TASK ITEM. Every line from the one with "Michał Stajniak, Analityk Rynków Surowcowych XTB: Organizacja" up to and including the one with "az adatvédelmi nyilatkozatunkat." is to be output exactly as it appears below; pictures are not.

DATA FOR ANALYSIS.
====

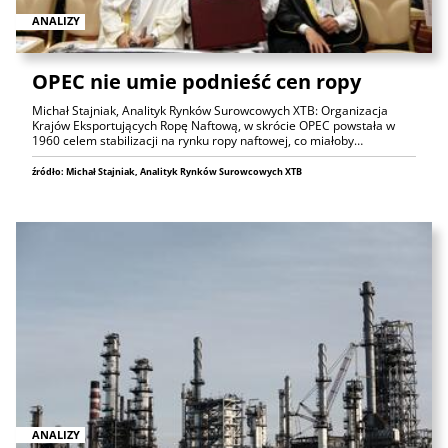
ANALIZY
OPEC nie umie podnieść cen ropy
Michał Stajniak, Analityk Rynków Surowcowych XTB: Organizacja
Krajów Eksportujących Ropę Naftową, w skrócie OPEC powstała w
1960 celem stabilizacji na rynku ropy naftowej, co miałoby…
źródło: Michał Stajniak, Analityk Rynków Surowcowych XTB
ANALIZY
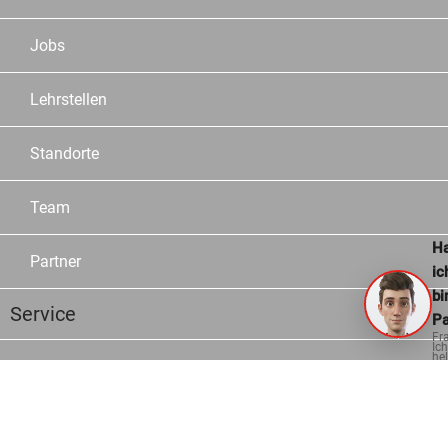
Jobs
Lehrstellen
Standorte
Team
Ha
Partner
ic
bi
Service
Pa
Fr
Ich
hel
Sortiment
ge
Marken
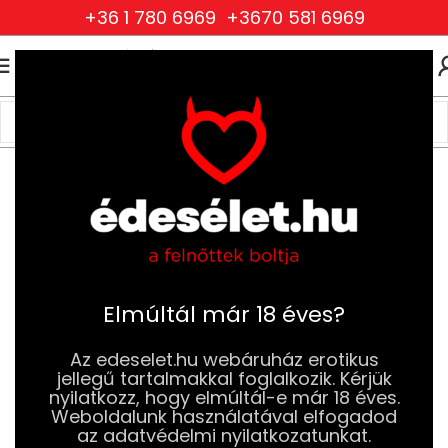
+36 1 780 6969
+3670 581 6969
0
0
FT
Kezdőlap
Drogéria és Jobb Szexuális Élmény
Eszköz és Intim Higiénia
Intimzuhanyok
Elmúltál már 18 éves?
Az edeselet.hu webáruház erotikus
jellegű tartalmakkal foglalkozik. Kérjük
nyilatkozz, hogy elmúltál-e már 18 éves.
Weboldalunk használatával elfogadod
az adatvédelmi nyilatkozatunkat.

====

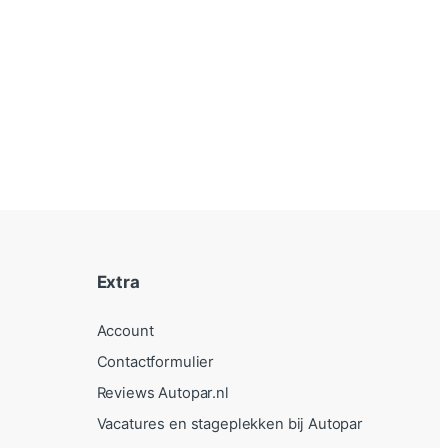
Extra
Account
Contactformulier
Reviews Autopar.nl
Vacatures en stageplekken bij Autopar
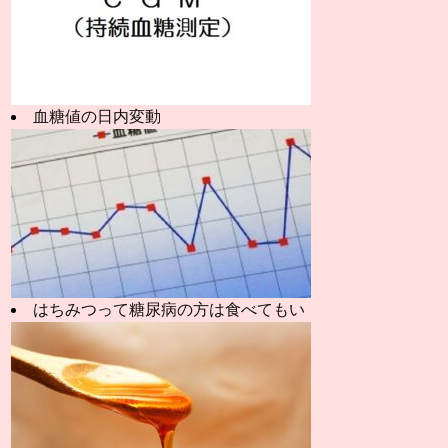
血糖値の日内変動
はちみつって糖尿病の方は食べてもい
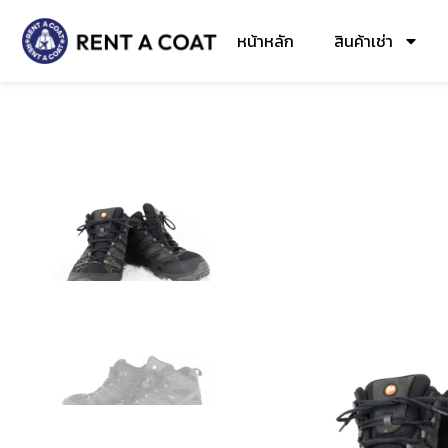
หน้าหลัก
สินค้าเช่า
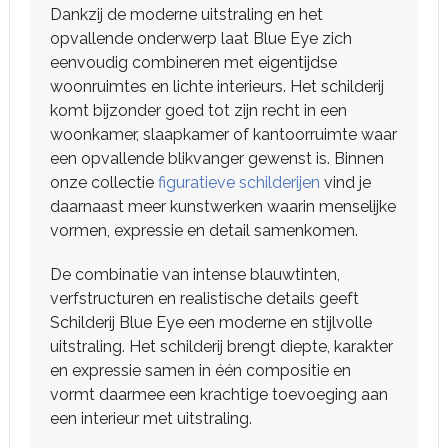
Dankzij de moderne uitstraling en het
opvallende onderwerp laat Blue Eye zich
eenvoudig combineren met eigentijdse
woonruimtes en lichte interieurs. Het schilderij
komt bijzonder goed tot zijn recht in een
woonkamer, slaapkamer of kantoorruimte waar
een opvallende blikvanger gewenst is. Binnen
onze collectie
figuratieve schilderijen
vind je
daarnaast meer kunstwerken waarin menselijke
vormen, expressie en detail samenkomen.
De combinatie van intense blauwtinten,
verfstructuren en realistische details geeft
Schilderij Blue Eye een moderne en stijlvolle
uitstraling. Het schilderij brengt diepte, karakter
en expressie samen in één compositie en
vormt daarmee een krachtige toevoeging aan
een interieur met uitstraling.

====

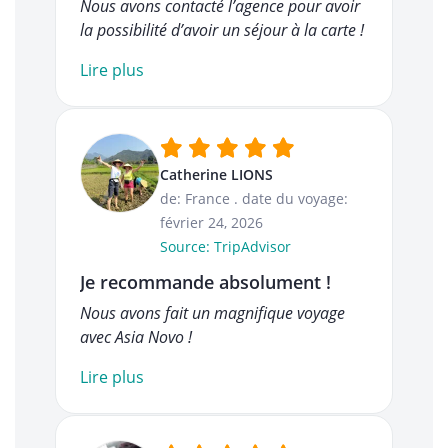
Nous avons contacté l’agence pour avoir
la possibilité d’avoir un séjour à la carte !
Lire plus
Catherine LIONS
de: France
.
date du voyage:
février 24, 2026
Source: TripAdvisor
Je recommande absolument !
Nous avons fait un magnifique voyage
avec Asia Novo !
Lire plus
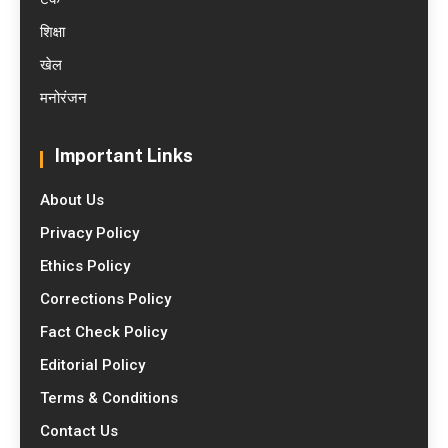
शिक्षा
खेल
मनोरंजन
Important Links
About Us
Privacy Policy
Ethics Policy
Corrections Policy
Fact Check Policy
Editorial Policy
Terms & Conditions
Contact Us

====

RESULT.
Michał Stajniak, Analityk Rynków Surowcowych XTB: Organizacja
Krajów Eksportujących Ropę Naftową, w skrócie OPEC powstała w
1960 celem stabilizacji na rynku ropy naftowej, co miałoby…
źródło: Michał Stajniak, Analityk Rynków Surowcowych XTB
ANALIZY
Jobs
Lehrstellen
Standorte
Team
Ha
Partner
ic
bi
Service
Pa
Fr
Ich
hel
Sortiment
ge
Marken
+36 1 780 6969
+3670 581 6969
0
0
FT
Kezdőlap
Drogéria és Jobb Szexuális Élmény
Eszköz és Intim Higiénia
Intimzuhanyok
Elmúltál már 18 éves?
Az edeselet.hu webáruház erotikus
jellegű tartalmakkal foglalkozik. Kérjük
nyilatkozz, hogy elmúltál-e már 18 éves.
Weboldalunk használatával elfogadod
az adatvédelmi nyilatkozatunkat.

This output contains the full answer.